Subgroup analysis by primary tumor type (breast vs prostate), work conditions (<2 years Shiftwork vs >2 years Shiftwork vs AnyShiftwork), ER/PR status (positive vs negative) and menopausal status (premenopausal vs postmenopausal) was performed if data permitted (Figure 2). Allele frequency can vary significantly in a population, depending on ethnicity. It was not possible to perform a subgroup analysis by ethnicity (Asian vs Caucasian), due to the lack of sufficient Asian datasets, therefore in order to test any dominant study driving effect, we performed a sensitivity analysis by ethnicity excluding the Asian population-based studies from the analyses.

Figure 2

Flow diagram summarizing the study selection process

We also investigated heterogeneity. In particular, between-study heterogeneity was formally assessed by using the Cochran Q-test and the I-squared statistic (the latter indicating the proportion of the variability in effect estimates linked to true between-study heterogeneity as opposed to within-study sampling error).

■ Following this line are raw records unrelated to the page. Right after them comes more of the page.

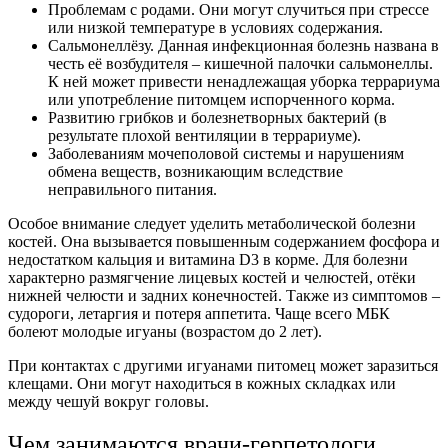
Проблемам с родами. Они могут случиться при стрессе
или низкой температуре в условиях содержания.
Сальмонеллёзу. Данная инфекционная болезнь названа в
честь её возбудителя – кишечной палочки сальмонеллы.
К ней может привести ненадлежащая уборка террариума
или употребление питомцем испорченного корма.
Развитию грибков и болезнетворных бактерий (в
результате плохой вентиляции в террариуме).
Заболеваниям мочеполовой системы и нарушениям
обмена веществ, возникающим вследствие
неправильного питания.
Особое внимание следует уделить метаболической болезни
костей. Она вызывается повышенным содержанием фосфора и
недостатком кальция и витамина D3 в корме. Для болезни
характерно размягчение лицевых костей и челюстей, отёки
нижней челюсти и задних конечностей. Также из симптомов –
судороги, летаргия и потеря аппетита. Чаще всего МБК
болеют молодые игуаны (возрастом до 2 лет).
При контактах с другими игуанами питомец может заразиться
клещами. Они могут находиться в кожных складках или
между чешуй вокруг головы.
Чем занимаются врачи-герпетологи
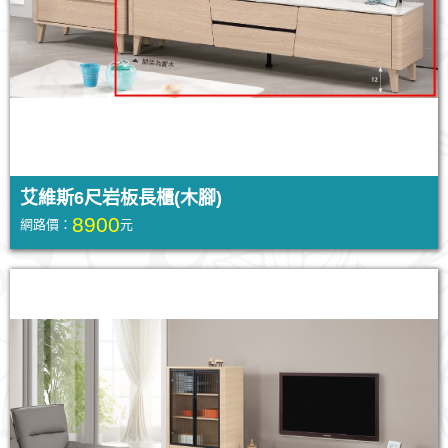
艾維斯6尺岩板長櫃(木腳)
8900
網路價：
元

Assessment of cumulative evidence

With the aim to assess the credibility of statistically significant associations based on the results of data meta-analysis, we used the Venice criteria [40, 42]. In brief, we defined credibility levels based on the strength (classified as A=strong, B=moderate or C=weak) of three parameters: amount of the evidence, replication of the association and protection from bias. We graded the amount of evidence, which approximately depends on the study sample size, based on the sum of cases and controls: accordingly, we assigned grade A, B or C to meta-analyses with total sample size >1000, 100–1000 and <100, respectively. We graded the replication of the association based on the amount of between-study heterogeneity: in particular, we assigned grade A, B or C to meta-analyses with I-squared <25%, 25–50% and >50%, respectively. We graded protection from bias as A if no bias was observed, B if bias was potentially present or C if bias was evident. While assessing protection from bias we also considered the magnitude of the association: we assigned a score of C to an association characterized by a summary OR <1.15 (or a summary OR>.87 if the effect of the polymorphism was protective).

Besides the Venice criteria, we also considered the noteworthiness of significant findings by analyzing the so called false positive report probability (FPRP) [48]. The FPRP is defined as the probability of no true association in the presence of a statistically significant result. According to a Bayesian approach, the FPRP depends on the observed P-value of the association test, the statistical power of the test, and the prior probability that the association is true. FPRP values were calculated for the 0.01 prior probability level. As recommended, a FPRP cut-off value of 0.2 was used to classify a nominally statistically significant association as “noteworthy” [48].

Overall, we defined the credibility level of the cumulative evidence as high (Venice criteria A grades only coupled with “noteworthy” finding at FPRP analysis), low (one or more C grades combined with lack of noteworthiness) or intermediate (for all other combinations).